# 17 cruze haywire stereo



## Shane liddelm (Jul 28, 2019)

I'm having stereo issues and was recommended to do a voltage drop test now this may sound dumb but I'm not to big on knowledge on circuits.... that being said how would I do a voltage drop test on the stereo??? Or would i just do the test between battery and starter??? Any help is much appreciated


----------



## obermd (Mar 3, 2012)

Is this the OEM stereo or an after market stereo? If OEM and you're under the B2B warranty take it in for testing. If aftermarket have the installer do this. Otherwise find a stereo installer and have them do the test.


----------



## Blasirl (Mar 31, 2015)

Welcome Aboard!

Just for information, this is the first video I found to answer your question, but I would do as Mike suggested and take it to the dealer. I have moved your other post from the Gen I section to the Gen II section and then merged them as it was basically a continuation of the other question.
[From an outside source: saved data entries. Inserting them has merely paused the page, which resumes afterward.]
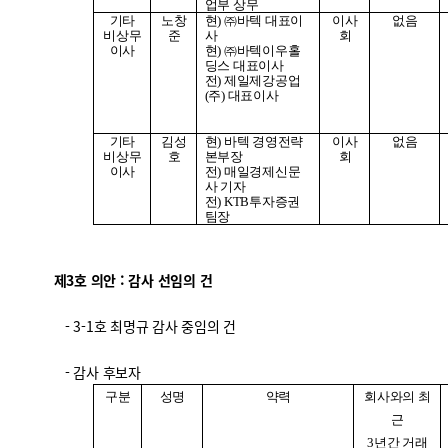
업부 상무
기타
노창
현
)
㈜바텍 대표이
이사
없음
비상무
준
사
회
이사
현
)
㈜바텍이우홀
딩스 대표이사
전
)
제일제강공업
(
주
)
대표이사
기타
김성
현
)
바텍 경영전략
이사
없음
비상무
호
본부장
회
이사
전
)
매일경제신문
사 기자
전
) KTB
투자증권
팀장
제3호 의안 : 감사 선임의 건
- 3-1호 최명규 감사 중임의 건
- 감사 후보자
구분
성명
약력
회사와의 최
근
3
년간 거래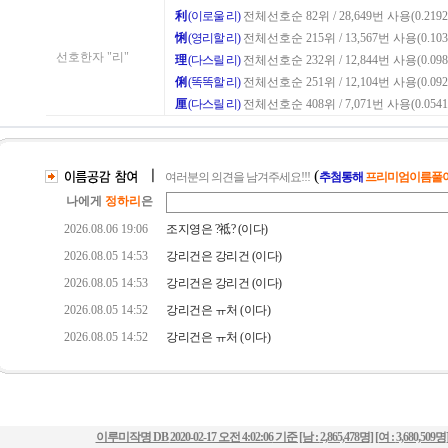
이루미작명 DB
2020-02-17 오전 4:02:06
기준 [남 :
2,865,478명
] [여 :
3,680,509명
*The Best Way to Perform a Voltage Drop Test - YouTube*





Don't forget to introduce yourself and your Cruze here.


----------



## Shane liddelm (Jul 28, 2019)

obermd said:


> Is this the OEM stereo or an after market stereo? If OEM and you're under the B2B warranty take it in for testing. If aftermarket have the installer do this. Otherwise find a stereo installer and have them do the test.


It if the factory unit and not under warranty as it was bought used and now has 92k on the car but this issue is intermittent and now started working again randomly with only a couple minor glitches in the last 2 days but unfortunately no time or money for dealer costs as just to diag here in Vegas is almost $200 so I'm trying to do most of the stuff myself to figure put if it's the stereo itself or something else


----------



## Shane liddelm (Jul 28, 2019)

Blasirl said:


> Welcome Aboard!
> 
> Just for information, this is the first video I found to answer your question, but I would do as Mike suggested and take it to the dealer. I have moved your other post from the Gen I section to the Gen II section and then merged them as it was basically a continuation of the other question.
> 
> ...


Appreciate it I'm still trying to learn this forum and didnt realize posts could be combined and that I had posted to the first gen not second


----------